I agree. I think the safety bar is just that...a safety bar. I do not think it was intended to support the weight because of its size. I know when I jack aircraft, I relieve the pressure on the jack. You can't go wrong by following the manual.
I want to ask and point out, did the safety bar design change? if it has, since my 95 model, I didnt know this... As far as I have ever seen, the safety bar only lets the Hydraulic Cylinder rest, the full weight of the top half of camper is still on the cables, and also straining against all the pulleys, and side of the bottom of the top half where cable attaches. Dont forget, that plate that is attaced to the cylinder ram and they place where the adjusting bolts got through the frame, all are under this stress load.
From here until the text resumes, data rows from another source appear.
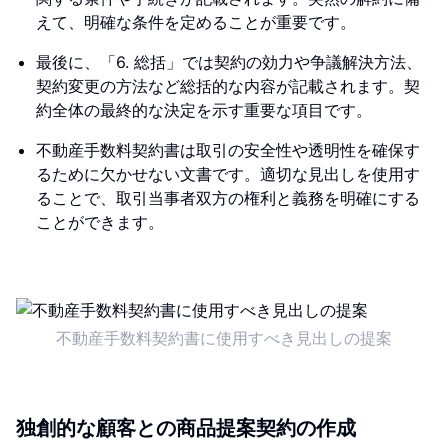
えて、明確な条件を定めることが重要です。
最後に、「6. 総括」では契約の効力や争議解決方法、
契約変更の方法など総括的な内容が記載されます。契
約全体の最終的な決定を示す重要な項目です。
不動産手数料契約書は取引の安全性や透明性を確保す
るために欠かせない文書です。適切な見出しを使用す
ることで、取引当事者双方の権利と義務を明確にする
ことができます。
不動産手数料契約書に使用すべき見出しの提案
独創的な顧客との商品提案契約の作成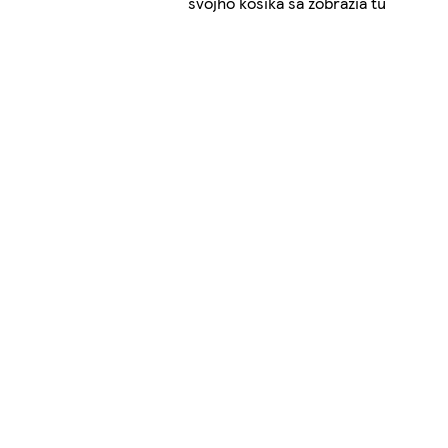
svojho košíka sa zobrazia tu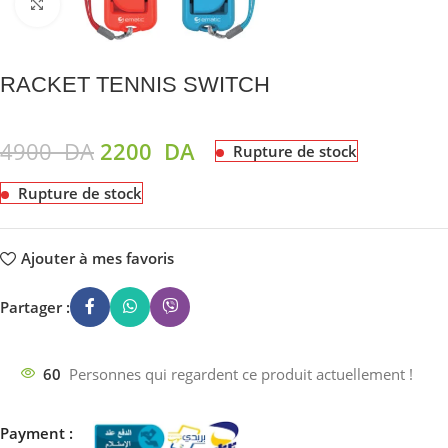
Agrandir
RACKET TENNIS SWITCH
4900
DA
2200
DA
Rupture de stock
Rupture de stock
Ajouter à mes favoris
Partager :
60
Personnes qui regardent ce produit actuellement !
Payment :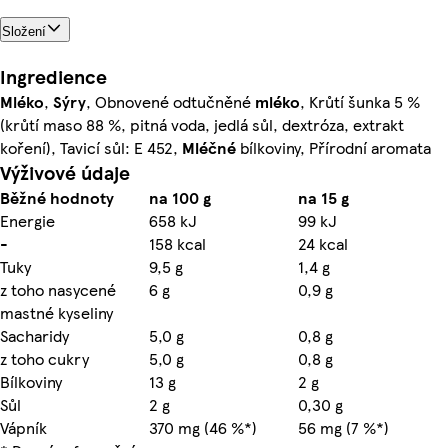
Složení
Ingredience
Mléko
,
Sýry
, Obnovené odtučněné
mléko
, Krůtí šunka 5 %
(krůtí maso 88 %, pitná voda, jedlá sůl, dextróza, extrakt
koření), Tavicí sůl: E 452,
Mléčné
bílkoviny, Přírodní aromata
Výživové údaje
Běžné hodnoty
na 100 g
na 15 g
Energie
658 kJ
99 kJ
-
158 kcal
24 kcal
Tuky
9,5 g
1,4 g
z toho nasycené
6 g
0,9 g
mastné kyseliny
Sacharidy
5,0 g
0,8 g
z toho cukry
5,0 g
0,8 g
Bílkoviny
13 g
2 g
Sůl
2 g
0,30 g
Vápník
370 mg (46 %*)
56 mg (7 %*)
Based on This, and maybe I am all wet, as this is just my speculation. I believe the safety idea is specified back in the day, that the cables were assumed to be new, full strenght and probably since they were spec'd to be more than 10x stronger than specified minimum strength to lift each corner (percentage of the weight of the top half, when level) they (the designers and safety people) figure that a hole or leak in hydraulics was sufficiently eminent( or more probable ) than cable or even those "PLASTIC" pulleys they used would fail, so "safety idea" and other factors bearing on a hydraulic jacking system, the solution was to lowere the jack (that pump plus the hydralic ram is a glorified jack) onto jack stands (aka the metal safety bar), and with orings and hoses failing since jacks were invented, this is why the safety bar was designed. to minimize hydraulic failure as well as the creep all jacks seem to do, when left up without support, over time.
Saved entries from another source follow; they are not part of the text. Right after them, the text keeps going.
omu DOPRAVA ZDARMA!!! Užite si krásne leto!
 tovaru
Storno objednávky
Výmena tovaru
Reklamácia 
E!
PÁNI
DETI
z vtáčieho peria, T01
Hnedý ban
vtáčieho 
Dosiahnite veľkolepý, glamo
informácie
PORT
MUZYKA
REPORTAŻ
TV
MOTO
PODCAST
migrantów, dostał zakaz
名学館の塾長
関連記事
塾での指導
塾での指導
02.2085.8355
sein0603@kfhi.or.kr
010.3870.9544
I believe the above is worth reiterating, traveling with the cables carrying the load with hydraulic or on the safety bar itself, changes nothing about how much strain is on the cables have,
when not moving and since assumed LEVEL since we all try to be level when camping right? but when you are moving you can cause (just by tipping camper side to side on unlevel roads) not counting jolts from bumps acceleration or even braking, pot-holes and what not, to cause any one cable to surpass its maximum weight limits of any one cable, at some point. TO me, THIS the main reason why you dont travel in the UP position. wind, changing dynamics of which point now is carrying the substantial loads on cables varies so much more when traveling.
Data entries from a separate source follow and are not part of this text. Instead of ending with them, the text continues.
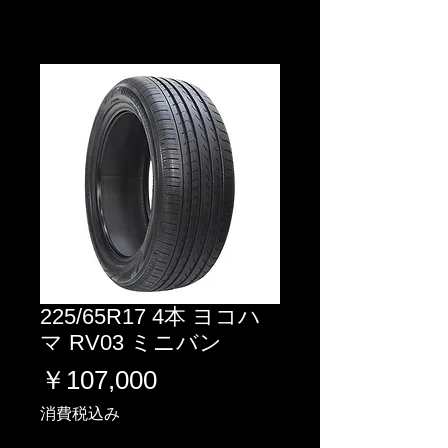
225/65R17 4本 ヨコハ
マ RV03 ミニバン
価
￥107,000
格
消費税込み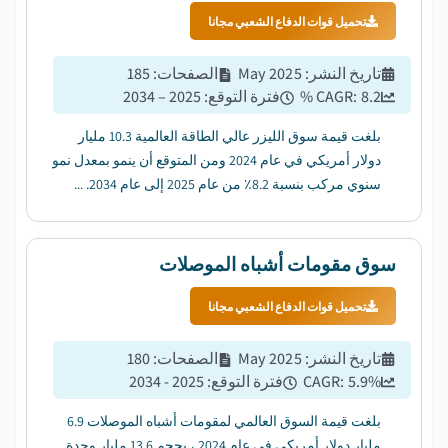
تحميل قوات الدفاع الشعبي مجانا
تاريخ النشر
:
May 2025
الصفحات
:
185
8.2
CAGR:
%
فترة التوقع
:
2025 – 2034
بلغت قيمة سوق الليزر عالي الطاقة العالمية 10.3 مليار
دولار أمريكي في عام 2024 ومن المتوقع أن ينمو بمعدل نمو
سنوي مركب بنسبة 8.2٪ من عام 2025 إلى عام 2034. ...
سوق مقومات أشباه الموصلات
تحميل قوات الدفاع الشعبي مجانا
تاريخ النشر
:
May 2025
الصفحات
:
180
%
5.9
CAGR:
فترة التوقع
:
2025 - 2034
بلغت قيمة السوق العالمي لمقومات أشباه الموصلات 6.9
مليار دولار أمريكي في عام 2024 ، بحجم 13.6 مليار وحدة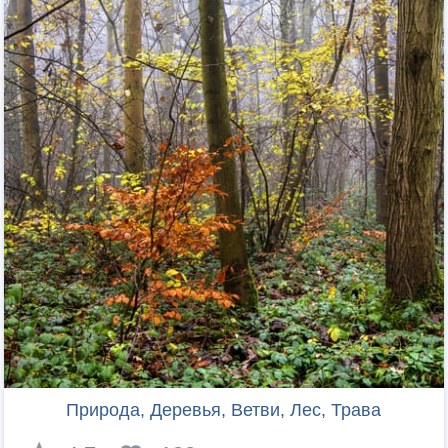
Природа, Деревья, Ветви, Лес, Трава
I know you all know what I mean, if you have ever carried something as simple fully distributed weight of a heavy object, like a big heavy wood dinning room table or anything? Have you ever got stuck with the lower end? where when table; when it is lifted level, half of the weight is at either side or end, but tip one end down, suddenly that side has increased weight to be carried, more you tip it the more that poor person had to carry, then you have a gorilla jump up and down on it, you better be olympic weight lifter or you will drop that table (assuming it is actually heavy to begin with) ...
Plus storing with cables strained all the time (up) just seems like hanging your hopes on a jack under the car, instead of jack stand at that same point, that resist collapsing.
The last consideration when it comes to any camper, is that there are several hundred consessions or compromises for ANY part used for a camper, from weight, cost perspective. that is why we dont have 40 gallon water heaters, the cost of the heater, the "space" et al. I believe the weight vs if you follow guidelines of not towing while camper is expanded or up, means that the top has a static weight (- or + say things figured when designing, like weight of rain water or snow or effects of high winds) were figured when they had to decide how strong to make that safety bar. bouncing off a curb, just for one example could probably pretzel that safety bar, I know darn well it would in my 5th wheel 29 footer. maybe less likely on that 17 footer?
DId I explain that well enough to see what I mean?